** Working data **
⁂

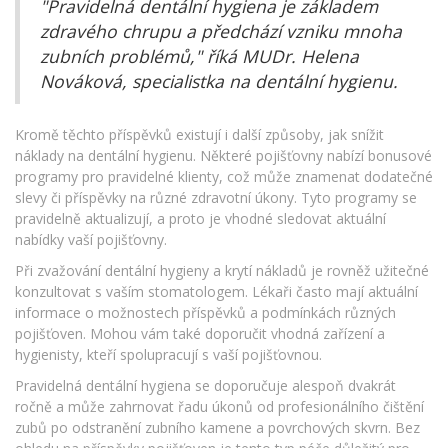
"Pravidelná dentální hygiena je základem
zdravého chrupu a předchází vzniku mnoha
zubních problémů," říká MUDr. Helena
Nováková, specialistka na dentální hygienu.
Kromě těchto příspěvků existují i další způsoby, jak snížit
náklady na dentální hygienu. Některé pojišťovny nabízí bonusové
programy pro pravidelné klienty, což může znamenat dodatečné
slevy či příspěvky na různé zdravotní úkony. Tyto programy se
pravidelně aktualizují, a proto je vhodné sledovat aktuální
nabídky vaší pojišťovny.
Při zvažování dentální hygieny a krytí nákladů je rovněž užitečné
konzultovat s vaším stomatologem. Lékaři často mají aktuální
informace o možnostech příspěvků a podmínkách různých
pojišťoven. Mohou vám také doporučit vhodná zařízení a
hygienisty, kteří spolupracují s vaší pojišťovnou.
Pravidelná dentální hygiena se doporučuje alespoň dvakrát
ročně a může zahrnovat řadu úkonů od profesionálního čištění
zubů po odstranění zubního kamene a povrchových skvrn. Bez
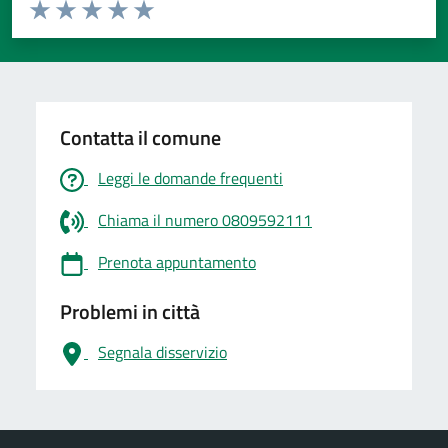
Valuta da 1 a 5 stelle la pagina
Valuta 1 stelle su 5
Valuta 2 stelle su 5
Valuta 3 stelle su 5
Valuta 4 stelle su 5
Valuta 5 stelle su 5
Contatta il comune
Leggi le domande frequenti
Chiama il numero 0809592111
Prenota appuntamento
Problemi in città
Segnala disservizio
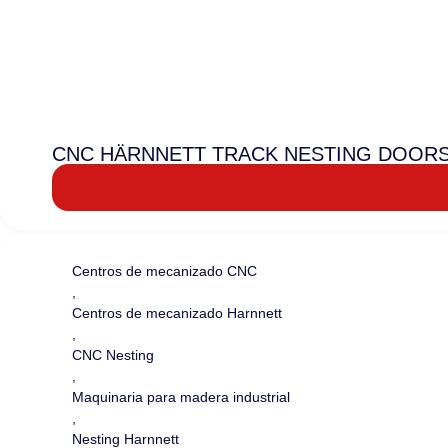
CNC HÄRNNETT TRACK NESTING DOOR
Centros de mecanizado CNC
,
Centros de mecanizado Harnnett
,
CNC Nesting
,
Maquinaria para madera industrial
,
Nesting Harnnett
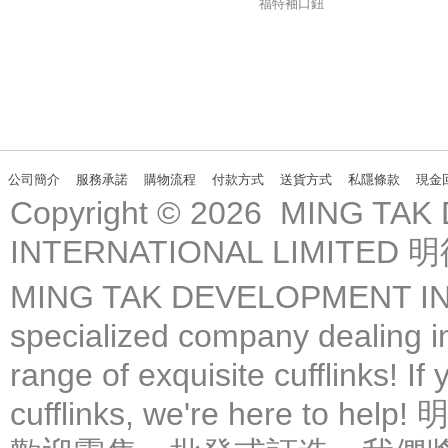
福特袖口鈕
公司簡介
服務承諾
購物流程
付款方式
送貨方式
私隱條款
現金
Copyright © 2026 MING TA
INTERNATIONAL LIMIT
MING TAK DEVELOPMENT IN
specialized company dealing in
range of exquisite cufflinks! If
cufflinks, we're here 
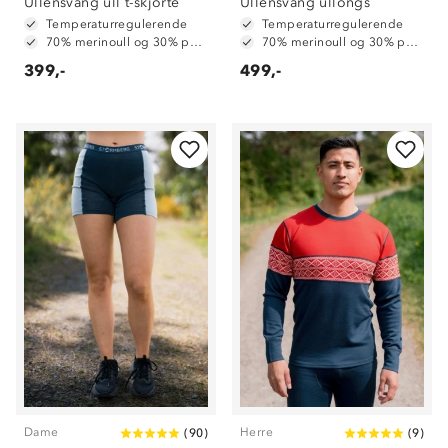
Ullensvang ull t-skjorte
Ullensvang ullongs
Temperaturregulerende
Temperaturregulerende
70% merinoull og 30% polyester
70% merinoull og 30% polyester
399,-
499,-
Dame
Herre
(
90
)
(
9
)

⁂

** Description of the task **
Using the records above, return word for word the lines that begin at the one containing "Centros de mecanizado CNC" and end at the one containing "specialized company dealing in", both of them included and no pictures.

** Output for this exercise **
Centros de mecanizado CNC
,
Centros de mecanizado Harnnett
,
CNC Nesting
,
Maquinaria para madera industrial
,
Nesting Harnnett
福特袖口鈕
公司簡介
服務承諾
購物流程
付款方式
送貨方式
私隱條款
現金
Copyright © 2026 MING TA
INTERNATIONAL LIMIT
MING TAK DEVELOPMENT IN
specialized company dealing in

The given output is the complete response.